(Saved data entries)
---+---
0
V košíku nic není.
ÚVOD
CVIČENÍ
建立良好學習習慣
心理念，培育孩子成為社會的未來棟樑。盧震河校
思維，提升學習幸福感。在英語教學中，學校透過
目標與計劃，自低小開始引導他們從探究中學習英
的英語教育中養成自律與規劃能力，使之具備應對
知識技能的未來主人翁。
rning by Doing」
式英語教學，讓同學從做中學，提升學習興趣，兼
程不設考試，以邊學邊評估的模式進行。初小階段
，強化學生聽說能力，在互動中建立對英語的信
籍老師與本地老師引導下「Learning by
---+---
◆ **Brief**
Please retype all of the lines above exactly as they stand.

◆ **Solution for this task**
0
V košíku nic není.
ÚVOD
CVIČENÍ
建立良好學習習慣
心理念，培育孩子成為社會的未來棟樑。盧震河校
思維，提升學習幸福感。在英語教學中，學校透過
目標與計劃，自低小開始引導他們從探究中學習英
的英語教育中養成自律與規劃能力，使之具備應對
知識技能的未來主人翁。
rning by Doing」
式英語教學，讓同學從做中學，提升學習興趣，兼
程不設考試，以邊學邊評估的模式進行。初小階段
，強化學生聽說能力，在互動中建立對英語的信
籍老師與本地老師引導下「Learning by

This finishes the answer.